(Data excerpts)
▶
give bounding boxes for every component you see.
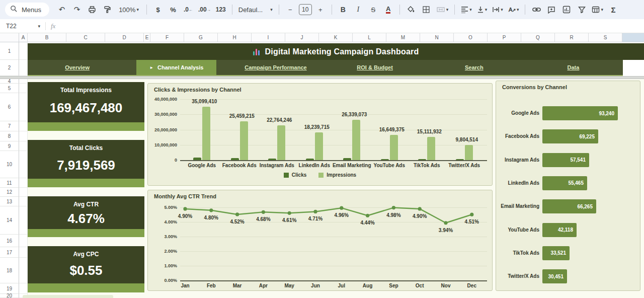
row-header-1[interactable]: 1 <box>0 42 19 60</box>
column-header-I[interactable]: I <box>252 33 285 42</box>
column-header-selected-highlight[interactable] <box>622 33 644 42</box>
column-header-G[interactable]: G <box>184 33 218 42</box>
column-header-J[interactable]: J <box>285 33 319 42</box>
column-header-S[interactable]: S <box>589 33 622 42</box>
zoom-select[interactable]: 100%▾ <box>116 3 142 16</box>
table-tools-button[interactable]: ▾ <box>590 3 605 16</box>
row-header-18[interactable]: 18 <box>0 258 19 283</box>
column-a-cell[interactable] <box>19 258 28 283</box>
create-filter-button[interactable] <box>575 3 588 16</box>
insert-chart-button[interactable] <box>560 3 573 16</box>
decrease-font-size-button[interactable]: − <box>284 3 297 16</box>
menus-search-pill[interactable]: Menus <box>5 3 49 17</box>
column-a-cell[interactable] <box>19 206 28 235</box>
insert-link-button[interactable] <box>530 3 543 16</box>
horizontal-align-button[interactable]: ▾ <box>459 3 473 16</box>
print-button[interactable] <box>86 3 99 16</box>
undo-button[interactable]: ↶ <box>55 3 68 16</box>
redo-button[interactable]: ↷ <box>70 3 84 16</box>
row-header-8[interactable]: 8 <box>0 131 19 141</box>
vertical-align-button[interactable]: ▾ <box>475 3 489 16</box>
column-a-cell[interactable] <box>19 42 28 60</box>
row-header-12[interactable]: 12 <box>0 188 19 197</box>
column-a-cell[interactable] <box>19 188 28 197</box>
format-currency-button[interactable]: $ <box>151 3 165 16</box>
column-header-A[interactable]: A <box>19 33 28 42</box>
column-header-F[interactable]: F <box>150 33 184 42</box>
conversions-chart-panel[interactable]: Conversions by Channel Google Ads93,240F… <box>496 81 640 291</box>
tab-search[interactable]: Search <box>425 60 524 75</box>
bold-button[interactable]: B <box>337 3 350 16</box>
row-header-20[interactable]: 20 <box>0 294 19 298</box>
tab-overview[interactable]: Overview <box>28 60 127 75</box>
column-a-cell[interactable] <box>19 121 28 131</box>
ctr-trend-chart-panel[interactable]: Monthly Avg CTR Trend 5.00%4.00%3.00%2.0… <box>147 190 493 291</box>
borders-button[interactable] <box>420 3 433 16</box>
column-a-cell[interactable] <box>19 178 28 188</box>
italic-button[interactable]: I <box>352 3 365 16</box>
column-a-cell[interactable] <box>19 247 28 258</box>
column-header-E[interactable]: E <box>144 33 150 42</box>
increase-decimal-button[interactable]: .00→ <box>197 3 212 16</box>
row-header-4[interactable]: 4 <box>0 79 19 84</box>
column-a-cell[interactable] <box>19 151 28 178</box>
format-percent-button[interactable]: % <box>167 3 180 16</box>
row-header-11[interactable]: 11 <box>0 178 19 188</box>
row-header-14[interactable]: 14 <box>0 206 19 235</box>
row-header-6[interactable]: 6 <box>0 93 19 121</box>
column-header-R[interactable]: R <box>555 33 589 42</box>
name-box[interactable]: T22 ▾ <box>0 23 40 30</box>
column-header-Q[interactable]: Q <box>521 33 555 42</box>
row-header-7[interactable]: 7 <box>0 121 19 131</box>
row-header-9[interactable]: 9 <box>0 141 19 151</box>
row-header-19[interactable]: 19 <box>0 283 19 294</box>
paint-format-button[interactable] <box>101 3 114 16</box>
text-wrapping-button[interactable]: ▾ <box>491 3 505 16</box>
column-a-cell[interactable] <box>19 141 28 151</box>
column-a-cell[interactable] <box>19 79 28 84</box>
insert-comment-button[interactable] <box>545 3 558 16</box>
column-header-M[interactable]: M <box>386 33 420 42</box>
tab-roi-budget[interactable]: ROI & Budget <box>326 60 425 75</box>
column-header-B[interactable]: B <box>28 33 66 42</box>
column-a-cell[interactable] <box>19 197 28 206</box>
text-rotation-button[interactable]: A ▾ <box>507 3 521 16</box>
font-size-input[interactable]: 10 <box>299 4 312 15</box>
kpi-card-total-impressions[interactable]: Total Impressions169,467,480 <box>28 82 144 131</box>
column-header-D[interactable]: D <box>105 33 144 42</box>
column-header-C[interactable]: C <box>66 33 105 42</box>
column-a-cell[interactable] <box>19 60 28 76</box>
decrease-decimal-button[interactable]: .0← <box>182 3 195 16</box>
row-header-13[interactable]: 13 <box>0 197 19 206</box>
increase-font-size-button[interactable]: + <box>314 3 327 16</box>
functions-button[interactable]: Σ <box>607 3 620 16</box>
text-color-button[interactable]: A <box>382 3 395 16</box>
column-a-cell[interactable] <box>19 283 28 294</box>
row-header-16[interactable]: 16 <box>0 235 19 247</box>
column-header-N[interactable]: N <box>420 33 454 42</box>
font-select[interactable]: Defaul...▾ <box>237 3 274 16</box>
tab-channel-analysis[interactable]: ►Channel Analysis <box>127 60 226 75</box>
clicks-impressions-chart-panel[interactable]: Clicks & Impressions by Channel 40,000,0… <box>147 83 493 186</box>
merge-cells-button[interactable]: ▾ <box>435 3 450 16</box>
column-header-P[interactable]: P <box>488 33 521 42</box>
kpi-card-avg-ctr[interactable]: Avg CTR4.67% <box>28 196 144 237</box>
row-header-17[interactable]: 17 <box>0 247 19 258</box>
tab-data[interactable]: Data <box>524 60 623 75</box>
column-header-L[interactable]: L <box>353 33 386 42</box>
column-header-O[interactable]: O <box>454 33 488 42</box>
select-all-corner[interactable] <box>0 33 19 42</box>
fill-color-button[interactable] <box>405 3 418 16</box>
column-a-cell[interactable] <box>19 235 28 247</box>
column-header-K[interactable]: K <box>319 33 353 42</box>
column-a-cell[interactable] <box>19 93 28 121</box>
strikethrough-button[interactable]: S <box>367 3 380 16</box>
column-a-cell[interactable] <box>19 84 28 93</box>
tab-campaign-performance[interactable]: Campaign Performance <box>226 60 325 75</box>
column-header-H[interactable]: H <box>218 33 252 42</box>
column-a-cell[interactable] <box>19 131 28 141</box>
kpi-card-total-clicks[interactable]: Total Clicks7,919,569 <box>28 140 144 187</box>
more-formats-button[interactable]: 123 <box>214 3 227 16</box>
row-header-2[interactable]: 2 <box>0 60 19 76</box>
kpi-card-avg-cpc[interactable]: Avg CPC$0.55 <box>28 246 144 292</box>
◀
▶ [YOUR GOAL]:
An exact copy of every entry above is required, without the pictures.

▶ [RESULT]:
give bounding boxes for every component you see.
row-header-1[interactable]: 1 <box>0 42 19 60</box>
column-header-I[interactable]: I <box>252 33 285 42</box>
column-header-selected-highlight[interactable] <box>622 33 644 42</box>
column-header-G[interactable]: G <box>184 33 218 42</box>
column-header-J[interactable]: J <box>285 33 319 42</box>
column-header-S[interactable]: S <box>589 33 622 42</box>
zoom-select[interactable]: 100%▾ <box>116 3 142 16</box>
table-tools-button[interactable]: ▾ <box>590 3 605 16</box>
row-header-18[interactable]: 18 <box>0 258 19 283</box>
column-a-cell[interactable] <box>19 258 28 283</box>
create-filter-button[interactable] <box>575 3 588 16</box>
insert-chart-button[interactable] <box>560 3 573 16</box>
decrease-font-size-button[interactable]: − <box>284 3 297 16</box>
menus-search-pill[interactable]: Menus <box>5 3 49 17</box>
column-a-cell[interactable] <box>19 206 28 235</box>
insert-link-button[interactable] <box>530 3 543 16</box>
horizontal-align-button[interactable]: ▾ <box>459 3 473 16</box>
print-button[interactable] <box>86 3 99 16</box>
undo-button[interactable]: ↶ <box>55 3 68 16</box>
redo-button[interactable]: ↷ <box>70 3 84 16</box>
row-header-8[interactable]: 8 <box>0 131 19 141</box>
vertical-align-button[interactable]: ▾ <box>475 3 489 16</box>
column-a-cell[interactable] <box>19 42 28 60</box>
row-header-12[interactable]: 12 <box>0 188 19 197</box>
column-a-cell[interactable] <box>19 188 28 197</box>
format-currency-button[interactable]: $ <box>151 3 165 16</box>
column-header-A[interactable]: A <box>19 33 28 42</box>
column-header-F[interactable]: F <box>150 33 184 42</box>
conversions-chart-panel[interactable]: Conversions by Channel Google Ads93,240F… <box>496 81 640 291</box>
tab-search[interactable]: Search <box>425 60 524 75</box>
bold-button[interactable]: B <box>337 3 350 16</box>
row-header-20[interactable]: 20 <box>0 294 19 298</box>
tab-overview[interactable]: Overview <box>28 60 127 75</box>
column-a-cell[interactable] <box>19 121 28 131</box>
ctr-trend-chart-panel[interactable]: Monthly Avg CTR Trend 5.00%4.00%3.00%2.0… <box>147 190 493 291</box>
borders-button[interactable] <box>420 3 433 16</box>
column-a-cell[interactable] <box>19 178 28 188</box>
italic-button[interactable]: I <box>352 3 365 16</box>
column-a-cell[interactable] <box>19 247 28 258</box>
column-header-E[interactable]: E <box>144 33 150 42</box>
increase-decimal-button[interactable]: .00→ <box>197 3 212 16</box>
row-header-4[interactable]: 4 <box>0 79 19 84</box>
column-a-cell[interactable] <box>19 151 28 178</box>
format-percent-button[interactable]: % <box>167 3 180 16</box>
row-header-11[interactable]: 11 <box>0 178 19 188</box>
row-header-14[interactable]: 14 <box>0 206 19 235</box>
row-header-6[interactable]: 6 <box>0 93 19 121</box>
column-header-R[interactable]: R <box>555 33 589 42</box>
name-box[interactable]: T22 ▾ <box>0 23 40 30</box>
column-header-Q[interactable]: Q <box>521 33 555 42</box>
row-header-7[interactable]: 7 <box>0 121 19 131</box>
row-header-9[interactable]: 9 <box>0 141 19 151</box>
row-header-19[interactable]: 19 <box>0 283 19 294</box>
paint-format-button[interactable] <box>101 3 114 16</box>
text-wrapping-button[interactable]: ▾ <box>491 3 505 16</box>
column-a-cell[interactable] <box>19 141 28 151</box>
column-a-cell[interactable] <box>19 79 28 84</box>
insert-comment-button[interactable] <box>545 3 558 16</box>
column-header-M[interactable]: M <box>386 33 420 42</box>
tab-roi-budget[interactable]: ROI & Budget <box>326 60 425 75</box>
column-header-B[interactable]: B <box>28 33 66 42</box>
column-a-cell[interactable] <box>19 197 28 206</box>
text-rotation-button[interactable]: A ▾ <box>507 3 521 16</box>
font-size-input[interactable]: 10 <box>299 4 312 15</box>
kpi-card-total-impressions[interactable]: Total Impressions169,467,480 <box>28 82 144 131</box>
column-header-D[interactable]: D <box>105 33 144 42</box>
column-header-C[interactable]: C <box>66 33 105 42</box>
column-a-cell[interactable] <box>19 60 28 76</box>
decrease-decimal-button[interactable]: .0← <box>182 3 195 16</box>
row-header-13[interactable]: 13 <box>0 197 19 206</box>
increase-font-size-button[interactable]: + <box>314 3 327 16</box>
functions-button[interactable]: Σ <box>607 3 620 16</box>
text-color-button[interactable]: A <box>382 3 395 16</box>
column-a-cell[interactable] <box>19 283 28 294</box>
row-header-16[interactable]: 16 <box>0 235 19 247</box>
column-header-N[interactable]: N <box>420 33 454 42</box>
font-select[interactable]: Defaul...▾ <box>237 3 274 16</box>
tab-channel-analysis[interactable]: ►Channel Analysis <box>127 60 226 75</box>
clicks-impressions-chart-panel[interactable]: Clicks & Impressions by Channel 40,000,0… <box>147 83 493 186</box>
merge-cells-button[interactable]: ▾ <box>435 3 450 16</box>
column-header-P[interactable]: P <box>488 33 521 42</box>
kpi-card-avg-ctr[interactable]: Avg CTR4.67% <box>28 196 144 237</box>
row-header-17[interactable]: 17 <box>0 247 19 258</box>
tab-data[interactable]: Data <box>524 60 623 75</box>
column-header-L[interactable]: L <box>353 33 386 42</box>
column-header-O[interactable]: O <box>454 33 488 42</box>
select-all-corner[interactable] <box>0 33 19 42</box>
fill-color-button[interactable] <box>405 3 418 16</box>
column-a-cell[interactable] <box>19 235 28 247</box>
column-header-K[interactable]: K <box>319 33 353 42</box>
column-a-cell[interactable] <box>19 93 28 121</box>
strikethrough-button[interactable]: S <box>367 3 380 16</box>
column-a-cell[interactable] <box>19 84 28 93</box>
tab-campaign-performance[interactable]: Campaign Performance <box>226 60 325 75</box>
column-header-H[interactable]: H <box>218 33 252 42</box>
column-a-cell[interactable] <box>19 131 28 141</box>
kpi-card-total-clicks[interactable]: Total Clicks7,919,569 <box>28 140 144 187</box>
more-formats-button[interactable]: 123 <box>214 3 227 16</box>
row-header-2[interactable]: 2 <box>0 60 19 76</box>
kpi-card-avg-cpc[interactable]: Avg CPC$0.55 <box>28 246 144 292</box>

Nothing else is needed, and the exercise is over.